Cat bot ratings are ALL questionable?

Sort:
Avatar of pds314

Alright, so I am rated 663 at rapid. I am by no means a great player. I do not have good knowledge of openings, make outrageous blunders that cost me the game, don't always see fairly basic tactics coming, etc. Most of the usual reasons people are 700-rated.

What I'm surprised at is that the first 3 cat bots were not hard to beat first try even though they are nominally 800, 1000, and 1200. And not because I played well either. I'm fairly certain I straight up blundered a queen in some of the games. Finally, I played against the 1400 rated Catspurrov and lost because I got greedy and blundered M1 trying to pull off a mate against them. I rematched them, played poorly, was down 13 points of material in the endgame, and noticed my king is completely immobilized and all I had was pawns. So I push pawns until my last two pawns cannot move, and Catspurrov just makes a random pawn move and blunders a draw. I will point out that 1 loss 1 draw is not what you'd expect for 700 or 800 points of rating difference and me not really trying that hard. Like, that much rating difference really implies that it should win around 98% of the time and draw 2% or something. And certainly drawing up 13 points of material is.... interesting....

I felt like I was playing rather poorly against them. Definitely not as well as I would try to play against humans. A lot more blunders that SHOULD have cost me the game against an actual 600 or 700-rated opponent. But the thing is, the cat bots, while they are aware they can use tactics, don't really seem to know that I can use tactics too. Catspurrov seems about as aware of my tactics as a 700 might be. But the rest seem very oblivious to even basic forks and pins when they're not the one doing them. What do you think the "real" rating of the cat bots if there's no time control but you don't think too long? My opinion is maybe 350, 450, 500, 850?

Except Mittens. Mittens is also questionable but in the other direction. She's 3300 or something. The only way I'm beating or drawing her without playing bullet and winning on time is with a lot of help from stockfish.

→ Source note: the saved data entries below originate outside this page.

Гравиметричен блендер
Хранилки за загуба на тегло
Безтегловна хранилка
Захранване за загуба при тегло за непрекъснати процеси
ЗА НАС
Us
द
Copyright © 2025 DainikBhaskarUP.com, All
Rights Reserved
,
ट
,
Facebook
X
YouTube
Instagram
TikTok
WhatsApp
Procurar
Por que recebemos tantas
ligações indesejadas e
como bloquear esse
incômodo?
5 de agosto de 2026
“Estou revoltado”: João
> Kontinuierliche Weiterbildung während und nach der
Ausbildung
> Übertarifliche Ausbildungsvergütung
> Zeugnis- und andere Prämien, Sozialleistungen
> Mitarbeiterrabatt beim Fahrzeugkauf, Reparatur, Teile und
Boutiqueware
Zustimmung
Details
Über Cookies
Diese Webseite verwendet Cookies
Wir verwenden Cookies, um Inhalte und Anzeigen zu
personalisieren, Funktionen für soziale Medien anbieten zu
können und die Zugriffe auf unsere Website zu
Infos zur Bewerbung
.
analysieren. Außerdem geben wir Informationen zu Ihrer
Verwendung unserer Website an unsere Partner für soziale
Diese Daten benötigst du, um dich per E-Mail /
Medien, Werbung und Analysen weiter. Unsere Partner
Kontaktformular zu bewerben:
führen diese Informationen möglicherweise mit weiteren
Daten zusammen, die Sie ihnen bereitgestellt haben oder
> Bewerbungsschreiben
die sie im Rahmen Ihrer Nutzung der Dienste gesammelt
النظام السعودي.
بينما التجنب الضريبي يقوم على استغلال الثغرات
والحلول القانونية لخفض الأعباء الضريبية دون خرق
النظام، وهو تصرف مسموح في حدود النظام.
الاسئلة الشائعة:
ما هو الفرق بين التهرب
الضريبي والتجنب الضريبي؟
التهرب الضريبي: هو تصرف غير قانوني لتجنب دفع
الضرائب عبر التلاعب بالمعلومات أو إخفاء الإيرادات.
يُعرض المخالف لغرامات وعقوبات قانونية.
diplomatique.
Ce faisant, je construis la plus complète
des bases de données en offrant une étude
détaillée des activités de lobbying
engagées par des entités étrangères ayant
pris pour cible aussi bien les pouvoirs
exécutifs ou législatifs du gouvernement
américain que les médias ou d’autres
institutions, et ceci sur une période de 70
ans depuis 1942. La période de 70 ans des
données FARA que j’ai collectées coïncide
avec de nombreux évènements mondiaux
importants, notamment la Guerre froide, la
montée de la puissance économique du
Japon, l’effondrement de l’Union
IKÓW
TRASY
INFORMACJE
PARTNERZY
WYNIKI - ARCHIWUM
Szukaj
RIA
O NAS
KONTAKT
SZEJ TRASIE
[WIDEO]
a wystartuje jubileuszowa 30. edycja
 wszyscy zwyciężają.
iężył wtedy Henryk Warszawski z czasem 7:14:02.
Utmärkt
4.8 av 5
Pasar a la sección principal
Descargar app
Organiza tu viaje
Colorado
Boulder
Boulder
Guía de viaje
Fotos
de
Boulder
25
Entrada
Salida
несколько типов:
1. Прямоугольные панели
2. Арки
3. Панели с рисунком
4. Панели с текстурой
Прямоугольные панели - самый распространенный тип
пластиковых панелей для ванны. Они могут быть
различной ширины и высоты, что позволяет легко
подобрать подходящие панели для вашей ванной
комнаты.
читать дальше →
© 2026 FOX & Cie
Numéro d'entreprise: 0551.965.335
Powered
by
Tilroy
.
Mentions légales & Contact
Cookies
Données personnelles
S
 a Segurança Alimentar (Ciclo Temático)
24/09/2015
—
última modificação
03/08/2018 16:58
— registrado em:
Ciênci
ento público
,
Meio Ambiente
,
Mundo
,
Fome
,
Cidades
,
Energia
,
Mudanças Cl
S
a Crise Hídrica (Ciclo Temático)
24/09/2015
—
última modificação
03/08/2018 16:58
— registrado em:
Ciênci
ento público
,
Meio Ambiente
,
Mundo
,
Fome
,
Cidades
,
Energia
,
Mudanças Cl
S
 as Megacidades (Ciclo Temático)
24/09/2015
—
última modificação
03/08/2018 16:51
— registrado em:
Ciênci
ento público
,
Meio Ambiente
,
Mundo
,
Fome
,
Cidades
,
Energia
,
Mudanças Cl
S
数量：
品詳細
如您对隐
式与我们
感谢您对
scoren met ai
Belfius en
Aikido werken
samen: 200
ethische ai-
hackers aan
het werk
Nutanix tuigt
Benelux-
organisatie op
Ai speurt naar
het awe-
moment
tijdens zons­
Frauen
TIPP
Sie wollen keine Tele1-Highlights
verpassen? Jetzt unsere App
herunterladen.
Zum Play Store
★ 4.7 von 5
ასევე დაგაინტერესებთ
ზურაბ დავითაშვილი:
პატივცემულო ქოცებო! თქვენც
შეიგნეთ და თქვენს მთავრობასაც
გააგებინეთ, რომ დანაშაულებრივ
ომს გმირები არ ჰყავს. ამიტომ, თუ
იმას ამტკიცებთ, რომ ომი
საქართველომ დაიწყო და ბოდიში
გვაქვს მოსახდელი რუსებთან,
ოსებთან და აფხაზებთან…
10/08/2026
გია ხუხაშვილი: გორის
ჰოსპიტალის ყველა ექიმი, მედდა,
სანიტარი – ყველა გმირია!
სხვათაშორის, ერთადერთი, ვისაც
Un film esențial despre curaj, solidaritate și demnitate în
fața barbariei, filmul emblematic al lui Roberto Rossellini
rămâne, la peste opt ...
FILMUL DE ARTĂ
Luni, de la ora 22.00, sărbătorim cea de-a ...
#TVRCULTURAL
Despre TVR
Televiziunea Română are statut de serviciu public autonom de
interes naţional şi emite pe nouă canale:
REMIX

In any case, what do you think the real ratings of the first 4 cats are? Am I the only one who thinks they are wildly overrated?

Avatar of 1cbb

beating mittens is so easy

Avatar of 1cbb

mitten is genuinely 1 elo

Avatar of pds314
1cbb wrote:

beating mittens is so easy

Beating her maybe. *checkmating* her is very hard.

Avatar of 1cbb

to beat mittens, just play 1+0 but to checkmate mittens, you just request the help of your 3600 elo friend

Avatar of llama36
pds314 wrote:

In any case, what do you think the real ratings of the first 4 cats are? Am I the only one who thinks they are wildly overrated?

Yeah, all the bots (not just cats) are massively overrated.

It's an open question why chess.com chooses to do that... I mean, obviously overrating them a little is a way to encourage people to use their site, which makes sense, but they're overrated by something like 800 points (just a guess) which is weird.

Avatar of pds314
llama36 wrote:
pds314 wrote:

In any case, what do you think the real ratings of the first 4 cats are? Am I the only one who thinks they are wildly overrated?

Yeah, all the bots (not just cats) are massively overrated.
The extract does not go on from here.